En 1994, deux ans après la création du Parthénon Hôtel, Franck Galas en devient le Directeur adjoint et s'occupe principalement de la gestion. Cela ne l'empêche pas d'avoir des idées sur les évolutions du métier et sur la relation avec la clientèle, bien au contraire : son principe est la proximité, ce que symbolise déjà l'emplacement du Parthénon Hôtel.
Le hasard fait bien les choses
Bien souvent, sur les routes des zones industrielles de la banlieue parisienne, il arrive que l'on se perde. Pour le constater, il n'y a qu'à voir le nombre de routiers et autres commerciaux en déplacement arrêtés sur le bas côté examinant une carte. Car, bien des choses qui se succèdent se ressemblent : hangars, grands magasins, hôtels, restaurants, etc. Cela est encore plus vrai après une tempête de neige qui uniformise tout sous son éclatante blancheur. Cependant, il arrive également, aux détours d'un carrefour, d'être surpris par un bâtiment qui tout à coup sort de l'ordinaire et, pour cette raison même, suscite l'envie de s'y rendre. Un gigantesque bâtiment à l'architecture dorienne, parsemé de fresques représentant ces héros et ces dieux à présent tombés dans l'oubli. Tel est Le Parthénon Hôtel qui se dresse au-dessus du commun des mortels, comme jadis sur l'Acropole.
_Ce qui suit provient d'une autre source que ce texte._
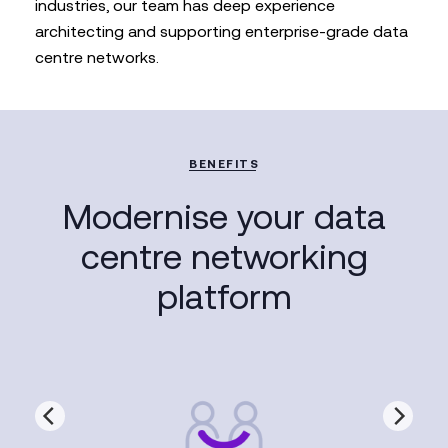
industries, our team has deep experience
architecting and supporting enterprise-grade data
centre networks.
BENEFITS
Modernise your data
centre networking
platform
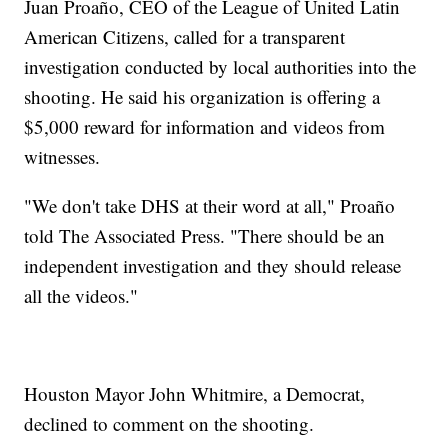
Juan Proaño, CEO of the League of United Latin
American Citizens, called for a transparent
investigation conducted by local authorities into the
shooting. He said his organization is offering a
$5,000 reward for information and videos from
witnesses.
"We don't take DHS at their word at all," Proaño
told The Associated Press. "There should be an
independent investigation and they should release
all the videos."
Houston Mayor John Whitmire, a Democrat,
declined to comment on the shooting.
En fait, nous ne sommes pas en Grèce, mais bien à Chilly-Mazarin où le Parthénon Hôtel a vu le jour en 1992 : “C'est une création complète, nous dit Franck Galas, le Directeur adjoint, car le bâtiment fut une construction totale dont l'emplacement a été déterminé par la proximité de la discothèque l'Acropole qui appartenait déjà à l'actuel propriétaire du Parthénon”. A présent, l'ensemble représente un véritable complexe avec un hôtel, un restaurant, une discothèque et une salle de sport dont la plus grande partie est gérée par Franck Galas : “je suis en effet arrivé au Parthénon un peu par hasard en 1994, précise-t-il. Après mon école hôtelière, j'ai travaillé dans différents établissements, essentiellement parisiens. Mais, pendant mes vacances estudiantines, il m'arrivait de travailler en extra à l'Acropole. C'est ainsi que je suis devenu Directeur adjoint du Parthénon. Durant mes études, poursuit-il, j'ai bien évidemment, exercé toutes les activités qui relèvent de cette formation, de la cuisine à la gestion. Mais, finalement, le hasard des rencontres, des opportunités et des disponibilités a fait que je me suis spécialisé dans la gestion des établissements”.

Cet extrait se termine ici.